## The task
Wherever "ville" occurs in the entries, copy the line that holds it.

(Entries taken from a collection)
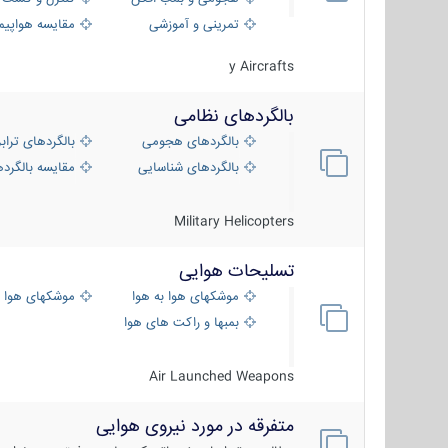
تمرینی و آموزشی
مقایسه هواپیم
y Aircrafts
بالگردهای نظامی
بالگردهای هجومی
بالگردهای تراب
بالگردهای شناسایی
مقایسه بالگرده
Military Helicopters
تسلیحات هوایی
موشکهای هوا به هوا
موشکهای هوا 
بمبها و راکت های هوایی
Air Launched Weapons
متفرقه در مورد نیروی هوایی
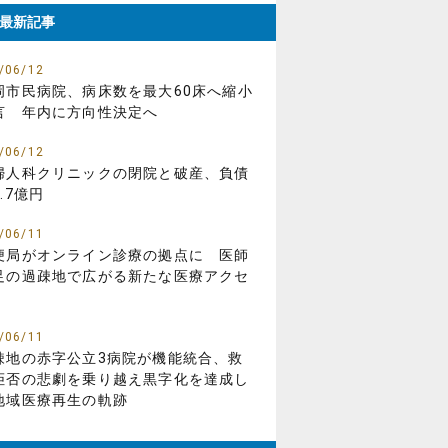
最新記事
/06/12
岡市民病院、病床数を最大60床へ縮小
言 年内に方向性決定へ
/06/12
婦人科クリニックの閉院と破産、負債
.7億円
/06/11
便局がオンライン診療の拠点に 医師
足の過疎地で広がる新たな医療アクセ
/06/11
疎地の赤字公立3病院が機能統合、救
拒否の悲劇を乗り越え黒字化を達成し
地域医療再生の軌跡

* * *

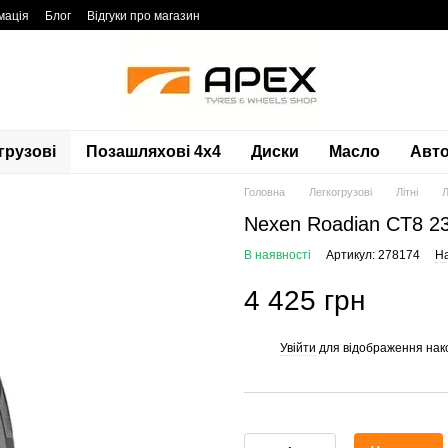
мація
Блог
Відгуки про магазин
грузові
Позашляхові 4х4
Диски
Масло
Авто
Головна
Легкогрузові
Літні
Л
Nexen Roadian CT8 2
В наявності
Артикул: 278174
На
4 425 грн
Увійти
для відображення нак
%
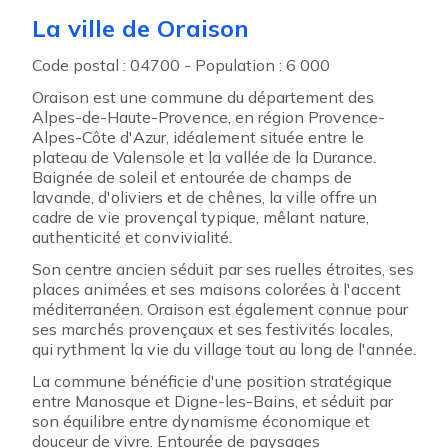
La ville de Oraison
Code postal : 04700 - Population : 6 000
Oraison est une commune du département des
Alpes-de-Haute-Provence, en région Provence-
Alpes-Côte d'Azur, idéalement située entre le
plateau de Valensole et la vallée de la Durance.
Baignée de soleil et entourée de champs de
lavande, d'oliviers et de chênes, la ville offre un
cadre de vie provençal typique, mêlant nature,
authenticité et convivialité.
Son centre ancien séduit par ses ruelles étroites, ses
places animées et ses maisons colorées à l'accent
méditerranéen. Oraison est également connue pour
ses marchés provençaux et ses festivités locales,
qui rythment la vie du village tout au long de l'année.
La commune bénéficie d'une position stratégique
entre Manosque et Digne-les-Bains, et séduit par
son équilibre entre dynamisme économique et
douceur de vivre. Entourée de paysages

...

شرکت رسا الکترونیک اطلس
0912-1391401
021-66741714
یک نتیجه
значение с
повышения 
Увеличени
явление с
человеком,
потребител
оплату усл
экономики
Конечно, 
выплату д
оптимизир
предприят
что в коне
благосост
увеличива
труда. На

## Output for this task
La ville de Oraison
lavande, d'oliviers et de chênes, la ville offre un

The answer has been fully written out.